━━ Provided records ━━

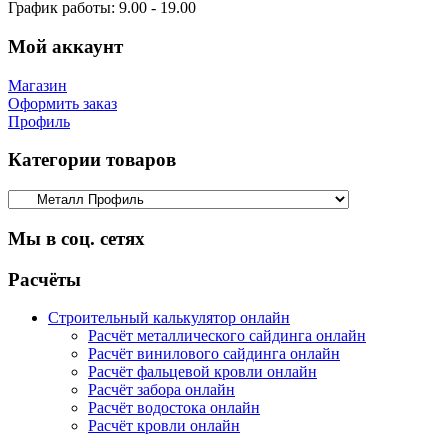
График работы:
9.00 - 19.00
Мой аккаунт
Магазин
Оформить заказ
Профиль
Категории товаров
Мы в соц. сетях
Facebook
Twitter
Google
Instagram
Расчёты
Строительный калькулятор онлайн
Расчёт металлического сайдинга онлайн
Расчёт винилового сайдинга онлайн
Расчёт фальцевой кровли онлайн
Расчёт забора онлайн
Расчёт водостока онлайн
Расчёт кровли онлайн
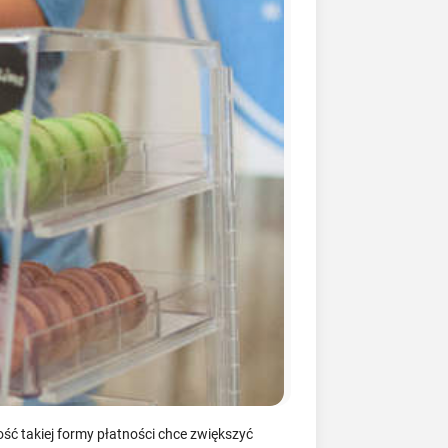
ność takiej formy płatności chce zwiększyć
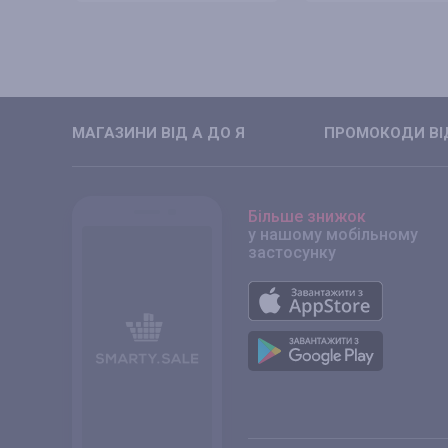
МАГАЗИНИ ВIД А ДО Я
ПРОМОКОДИ ВIД
Більше знижок
у нашому мобільному
застосунку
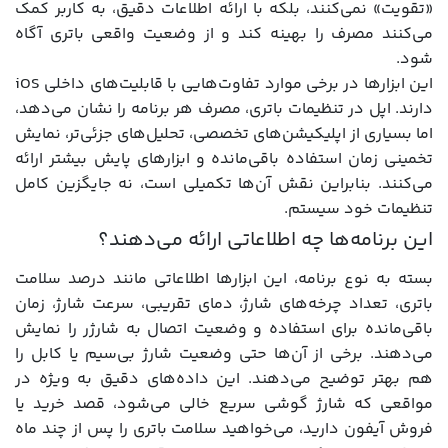
«تقویت» نمی‌کنند، بلکه با ارائه اطلاعات دقیق، به کاربر کمک
می‌کنند مصرف را بهینه کند و از وضعیت واقعی باتری آگاه
شود.
این ابزارها در برخی موارد تفاوت‌هایی با قابلیت‌های داخلی iOS
دارند. اپل در تنظیمات باتری، مصرف هر برنامه را نشان می‌دهد،
اما بسیاری از اپلیکیشن‌های تخصصی، تحلیل‌های جزئی‌تر، نمایش
تخمینی زمان استفاده باقی‌مانده و ابزارهای پایش بیشتر ارائه
می‌کنند. بنابراین نقش آن‌ها تکمیلی است، نه جایگزین کامل
تنظیمات خود سیستم.
این برنامه‌ها چه اطلاعاتی ارائه می‌دهند؟
بسته به نوع برنامه، این ابزارها اطلاعاتی مانند درصد سلامت
باتری، تعداد چرخه‌های شارژ، دمای تقریبی، سرعت شارژ، زمان
باقی‌مانده برای استفاده و وضعیت اتصال به شارژر را نمایش
می‌دهند. برخی از آن‌ها حتی وضعیت شارژ بی‌سیم یا کابل را
هم بهتر توضیح می‌دهند. این داده‌های دقیق به ویژه در
مواقعی که شارژ گوشی سریع خالی می‌شود، قصد خرید یا
فروش آیفون دارید، می‌خواهید سلامت باتری را پس از چند ماه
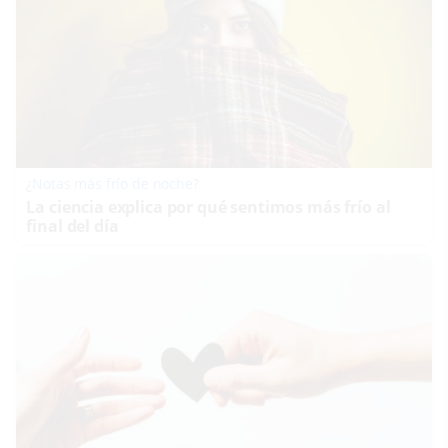
¿Notas más frío de noche?
La ciencia explica por qué sentimos más frío al
final del día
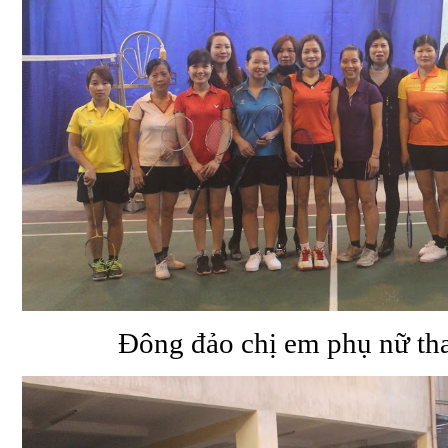
Đông đảo chị em phụ nữ th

━━━

Instructions for the task:
Find the number of lines above that hold the word "باقی", then write that number by itself.

Your solution:
2